WORK INSTRUCTION ▸
The response should contain only those lines of the entries below that include the string "Empleo".

[Data extracted from a collection]
^^^^

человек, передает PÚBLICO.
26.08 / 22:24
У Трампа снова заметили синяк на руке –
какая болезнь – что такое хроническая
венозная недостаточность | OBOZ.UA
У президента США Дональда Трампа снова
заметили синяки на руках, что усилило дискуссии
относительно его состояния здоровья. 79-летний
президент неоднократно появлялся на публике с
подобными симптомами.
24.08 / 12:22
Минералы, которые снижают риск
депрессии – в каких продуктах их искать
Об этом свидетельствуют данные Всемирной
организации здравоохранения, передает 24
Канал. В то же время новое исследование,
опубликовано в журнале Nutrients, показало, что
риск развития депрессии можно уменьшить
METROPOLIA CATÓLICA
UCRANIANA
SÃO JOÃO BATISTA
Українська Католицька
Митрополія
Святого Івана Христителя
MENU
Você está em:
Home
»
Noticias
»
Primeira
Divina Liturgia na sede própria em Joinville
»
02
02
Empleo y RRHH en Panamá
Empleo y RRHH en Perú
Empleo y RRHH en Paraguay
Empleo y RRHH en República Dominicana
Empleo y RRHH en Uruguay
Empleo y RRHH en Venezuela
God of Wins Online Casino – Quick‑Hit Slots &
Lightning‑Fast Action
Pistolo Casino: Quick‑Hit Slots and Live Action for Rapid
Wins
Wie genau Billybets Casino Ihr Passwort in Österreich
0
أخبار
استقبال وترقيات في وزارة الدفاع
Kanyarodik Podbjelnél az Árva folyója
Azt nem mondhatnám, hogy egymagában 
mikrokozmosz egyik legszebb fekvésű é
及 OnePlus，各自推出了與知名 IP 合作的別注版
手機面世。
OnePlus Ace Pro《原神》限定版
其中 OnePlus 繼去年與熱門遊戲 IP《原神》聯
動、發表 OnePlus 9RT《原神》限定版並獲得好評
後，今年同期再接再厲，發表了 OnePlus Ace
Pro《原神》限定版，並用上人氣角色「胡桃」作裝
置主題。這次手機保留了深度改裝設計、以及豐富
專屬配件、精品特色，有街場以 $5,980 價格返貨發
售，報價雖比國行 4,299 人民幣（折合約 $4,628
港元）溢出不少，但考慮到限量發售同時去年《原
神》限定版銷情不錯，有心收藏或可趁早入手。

^^^^

ANSWER TO THE PROBLEM ▸
Empleo y RRHH en Panamá
Empleo y RRHH en Perú
Empleo y RRHH en Paraguay
Empleo y RRHH en República Dominicana
Empleo y RRHH en Uruguay
Empleo y RRHH en Venezuela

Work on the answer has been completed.